Study Finds Smoking Grandmothers May Cause Autism In Grandchildren; Here's Why
The incidences of autism have been recorded to be on the uptrend, partly because of improved diagnosis of the disorder. A study on the disease showed that the grandmothers who were prone to smoking during their pregnancy were likely to have granddaughters who have autistic traits.
Connection Between Autism And Smoking
The study from the University of Bristol showed that girls whose maternal grandmothers gravitated towards smoking during pregnancy were more likely to show behavior akin to Autism Spectrum Disorder (ASD) like repetitive behaviors and poor social communication skills. The study included 14,500 children 0 almost half of which had autistic traits and ASD, the The Independent reported.
Scientists believe that smoking causes damage and mutation in the mitochondria. While the grandmother does not affect her own offspring with the mutated mitochondria, the impact is seen to double when the mitochondria is passed on to the grandchildren, The Telegraph reported.
The scientists also noted that the effect of smoking grandmothers were more pronounced in the granddaughters because of mitochondrial DNA is only passed down through the female line. The researchers hypothesize that if a female baby in the womb is exposed to cigarette smoke, some of the 4,000 chemicals found in cigarettes would cause changes in her own egg cells. which could in turn cause developmental disabilities like autism in her own children.

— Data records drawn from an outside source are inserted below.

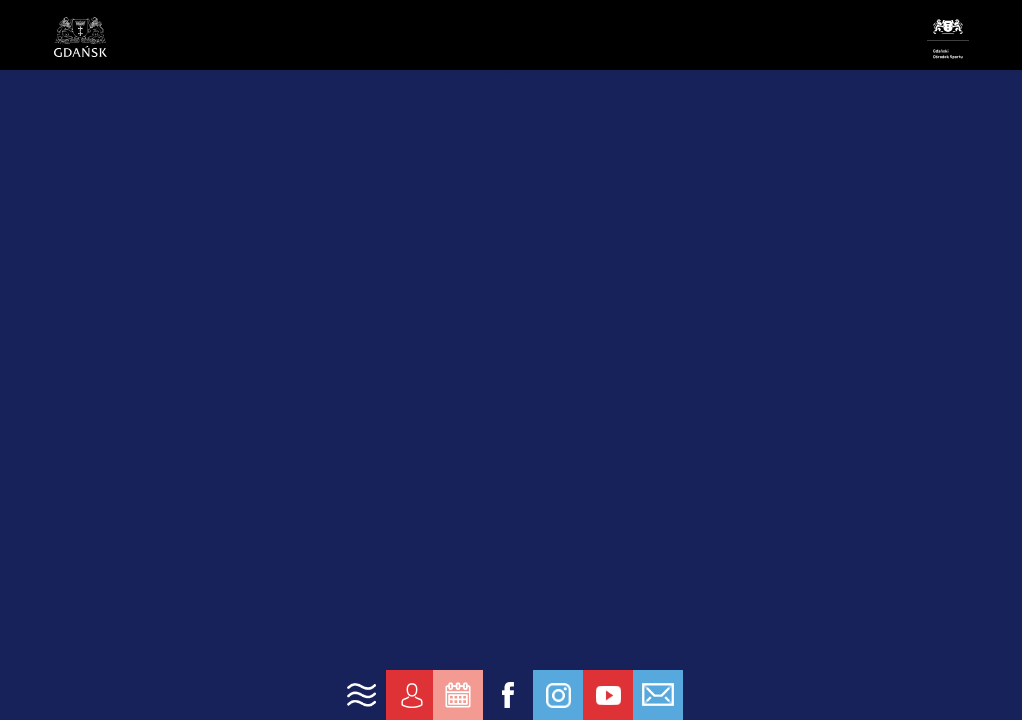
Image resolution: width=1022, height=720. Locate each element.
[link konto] (411, 695)
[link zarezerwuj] (458, 695)
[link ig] (558, 695)
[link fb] (508, 695)
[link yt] (608, 695)
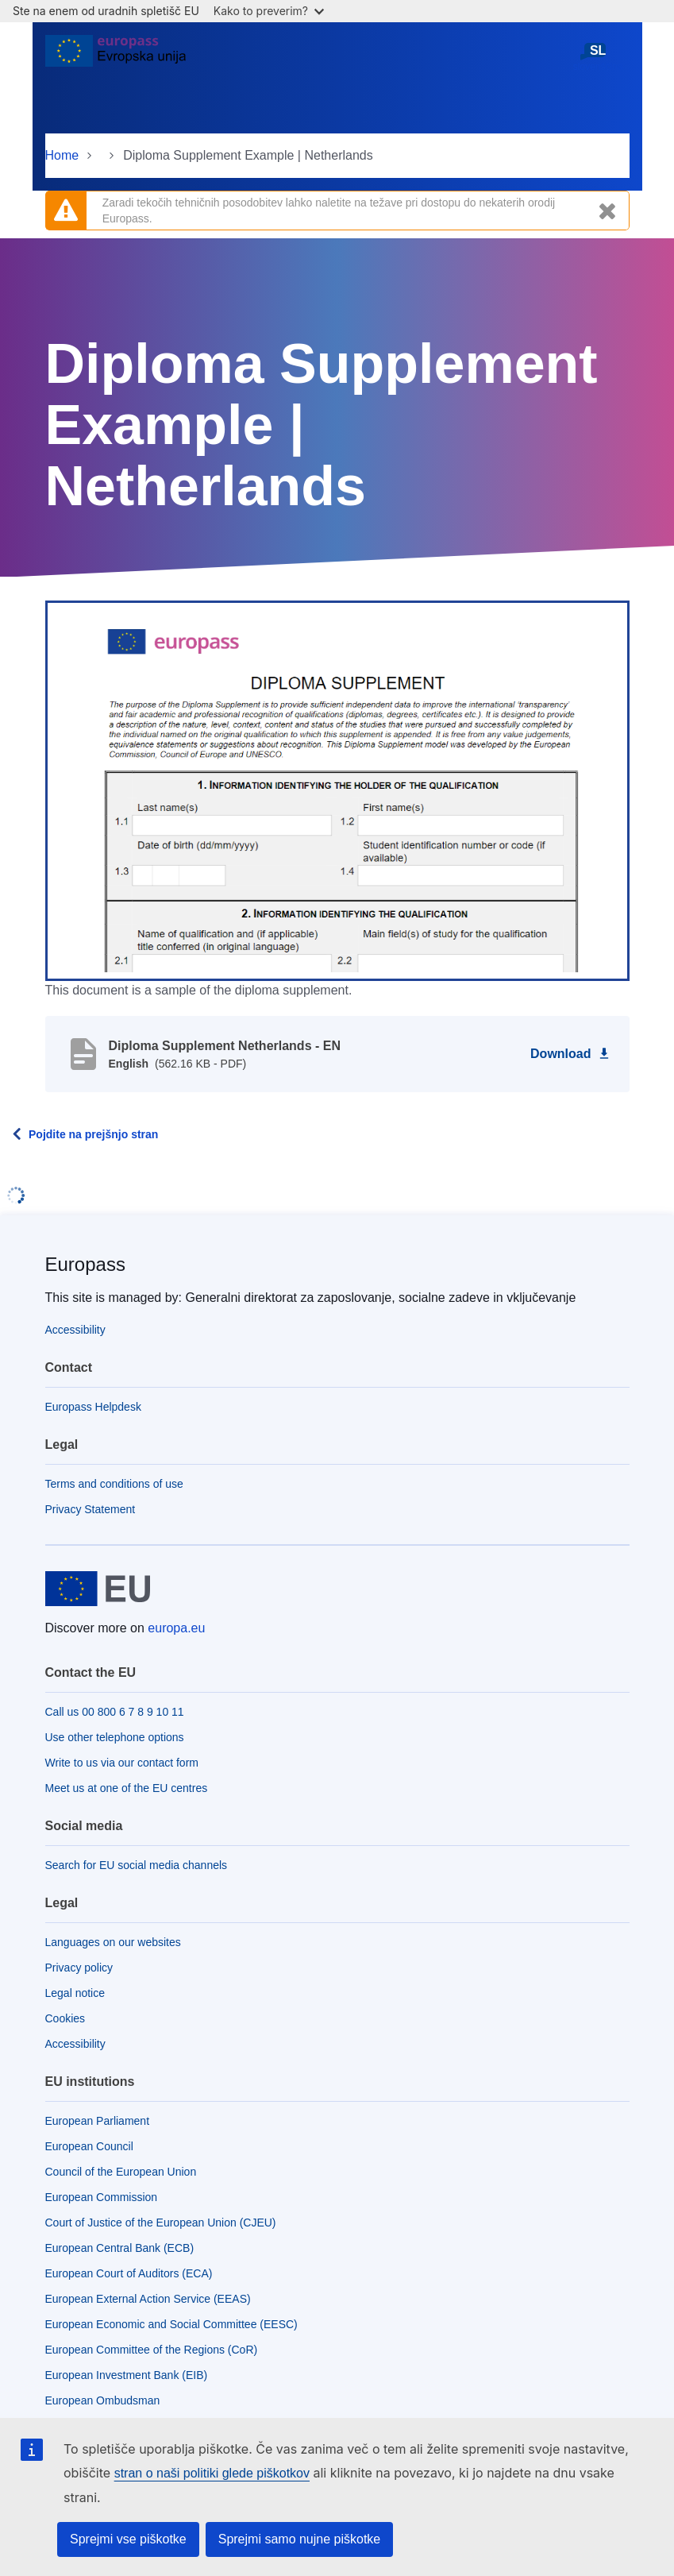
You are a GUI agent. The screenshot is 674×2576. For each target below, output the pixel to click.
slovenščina (598, 56)
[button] (337, 789)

Effects On The Unborn Child
Studies have already been published on the effects of smoking on the unborn child. Tobacco is known to have cancer-causing elements but nicotine and carbon monoxide are the culprits in most cases of complications during pregnancy. Although, this study is the first that links grandmothers' smoking to the health of the baby.

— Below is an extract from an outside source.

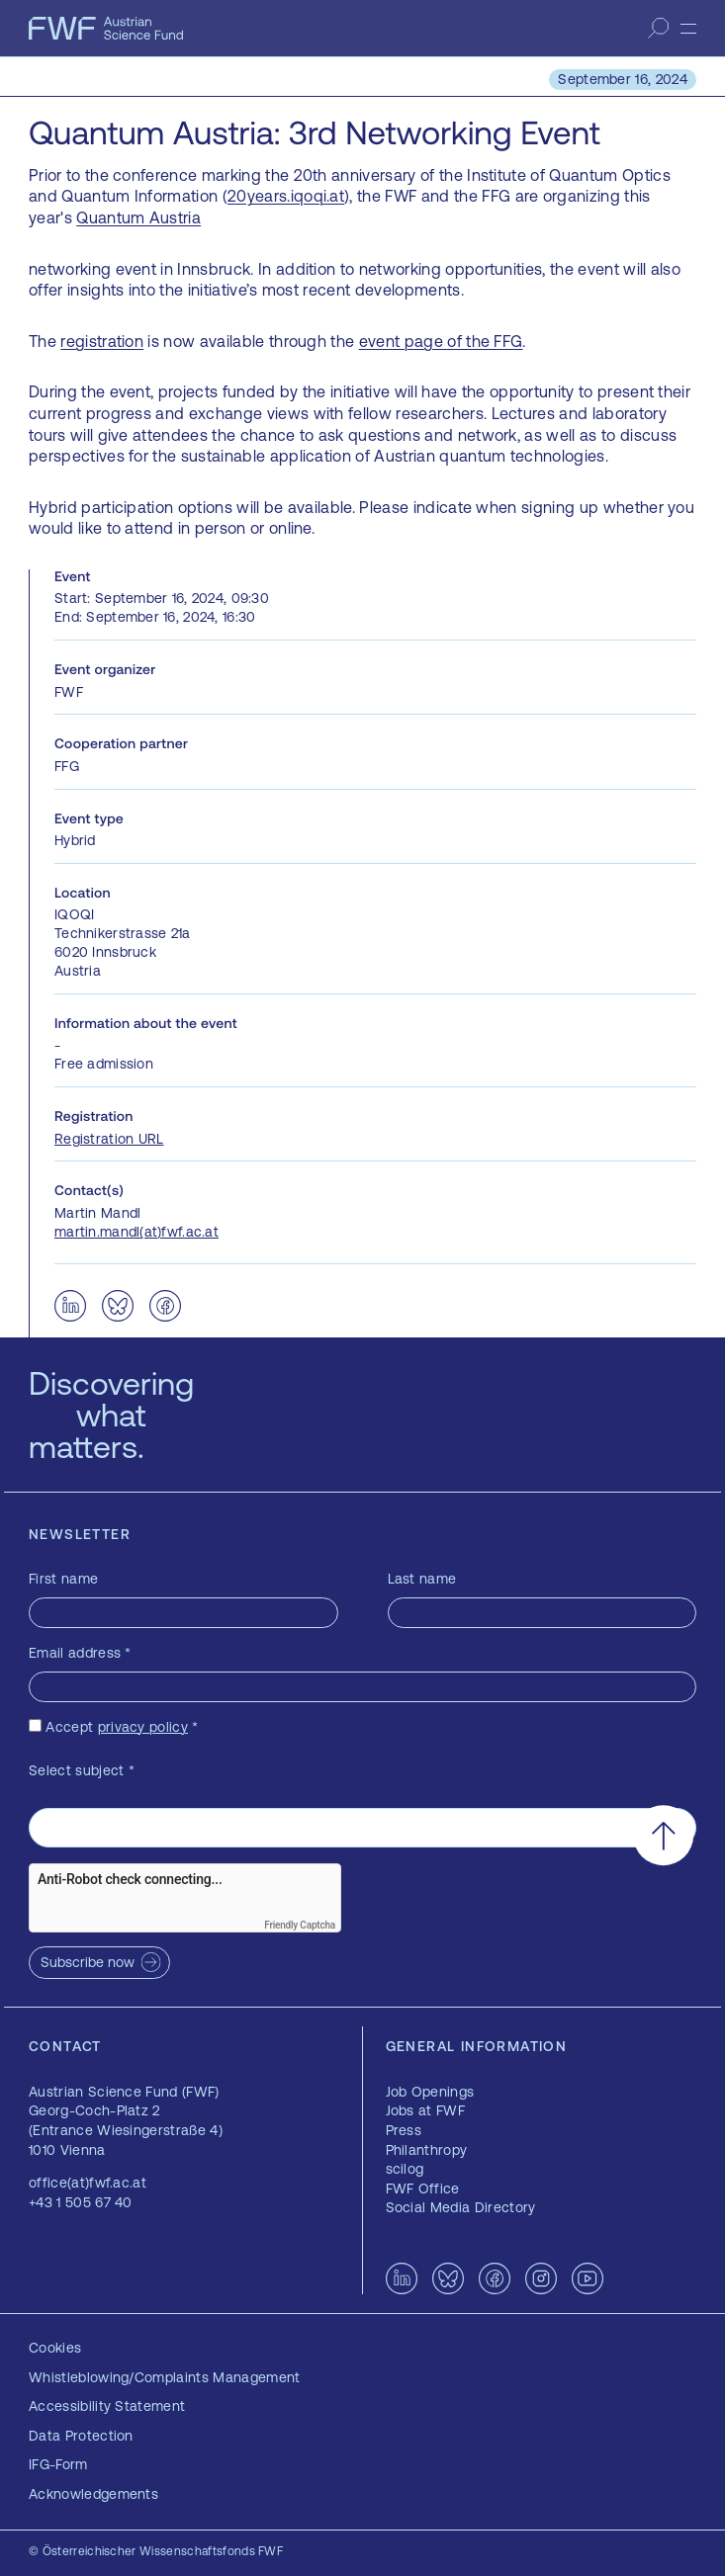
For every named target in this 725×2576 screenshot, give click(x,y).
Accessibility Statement (107, 2406)
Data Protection (81, 2436)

Autism is now one of the fastest-growing developmental disorders in the US, with one in every 68 children having the condition. The researchers are also cautioning that more data and large scale studies are needed to rule out this study as a chance finding because this study focused on children having behavioral traits related to autism, but no data was gathered on those who were actually diagnosed with having autism.